Na minha região, pelo menos, usamos:

precisar + verbo

Ele *precisa fazer* isso.

precisar de + substantivo

Ele *precisa de dinheiro*.

Minha dúvida:  a construção " precisar de + verbo" é correta ou apenas um dos muitos regionalismos, mas que não é abonado na língua culta?

Obrigado


----------



## barrosangelina

Olá

Precisar no sentido de ter necessidade de, carecer é sempre transitivo indireto. Nesse sentido, a norma culta não abona o uso do verbo como transitivo direto. Entretanto há uma licença para o uso não preposicional quando a palavra que segue o verbo precisar é um verbo no infinitivo.
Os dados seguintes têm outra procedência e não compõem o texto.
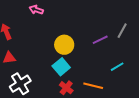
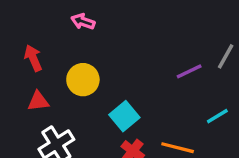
yellow circle: (64, 45) -> (83, 80), moved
Ex.: Preciso sair, preciso falar 

Um abraço,
Angelina


----------



## Du_sud

Olá

barrosangelina:
"Há uma licensa para o uso preposicional..." 

Isso quer dizer que "eu preciso de sair, ela precisa de falar com você, etc" é considerado certo?

Soa muito estranho aos meus ouvidos.

Pergunto-me se mais pessoas falam assim e de que região elas são.

Obrigado


----------



## Frajola

Algumas pessoas já corrigiram minha fala alertando que se deve dizer:

1. precisar + *DE* + algo: _Eu preciso de dinheiro._

2. precisar + *FAZER* *algo: *_Eu preciso ganhar dinheiro._


Essa parece ser a esrtutura considerada gramaticalmente correta, no sentido mais tradicional. Também ouço muito gente falando:

2A. precisar + *DE* + *FAZER algo*: _Eu preciso de ganhar dinheiro._


Estrutura essa que não conforma com a norma tradicional da gramática, segundo as pessoas que me corrigiram.


----------



## Alandria

Precisar de + verbo me parece ser bem usado e comum em Minas, vou esperar Vanda e Macunaíma confirmarem.


----------



## Dona Chicória

Creio que Vanda e Macunaíma terão uma resposta perfeita, mas enquanto eles dormem o sono dos justos, eis o que nos diz o  Dicionário Houaiss, no item Gramática, abaixo:

*Acepções
*■ verbo 
transitivo direto e transitivo indireto 
*1*    ter necessidade de; carecer, necessitar 
Ex.: <quando precisava (de) algum dinheiro aparecia por lá> <p. de roupas> 
intransitivo 
*2*    ser pobre, passar necessidade 
Ex.: sai a esmolar porque precisa 
transitivo direto 
*3*    indicar ou exprimir com exatidão 
Ex.: o professor precisara os objetivos do curso 
transitivo direto 
*4*    tornar (algo) preciso, exato, rigoroso; ajustar, acertar 
Ex.: <p. um mecanismo> <p. uma ação> 
transitivo direto 
*5* Rubrica: artes plásticas. 
     realçar os contornos de uma composição 


*Homônimos*
precisa(3ªp.s.), precisas(2ªp.s.)/ _precisa_(f.preciso[adj.]) e pl.; preciso(1ªp.s.)/ _preciso_(adj.)

*Gramática*
*a)* na atual norma portuguesa da língua, este verbo, quando na acp. de 'ter necessidade de', pede objeto indireto; há, porém, bom número de abonações de autores portugueses clássicos, como Camilo e Bocage, que o empregaram com transitividade direta; na verdade, na língua, a regência deste verbo pendula entre uma coisa e outra, com peso maior para o objeto indireto, tanto no Brasil como em Portugal, exceto quando a ele se segue outro verbo no infinitivo, caso em que, em Portugal, sempre se usa seguido de preposição (_preciso de fazer_, _precisava de sair_, _precisou de se explicar_), *enquanto, no Brasil, tal emprego tem vindo a rarear (preciso fazer, precisava sair, precisou explicar-se)* *b)* depois de _precisar_ a prep. _de_ é freq. omitida antes de complemento oracional (p.ex., _precisava_ (_de_)_ que lhe fornecessem comida_)

(grifos meus)


----------



## Vanda

Preciso (de) dizer alguma coisa depois de tudo que nossos especialistas já disseram acima?

Ah, então tá! Mais um:
como verbo transitivo indireto=  Ter necessidade; carecer, necessitar
Ex.: Precisa de dinheiro. (Aurélio)


----------



## Du_sud

Olá! 

Interessante saber que o uso "precisar de + verbo no infinitivo" é comum em Minas.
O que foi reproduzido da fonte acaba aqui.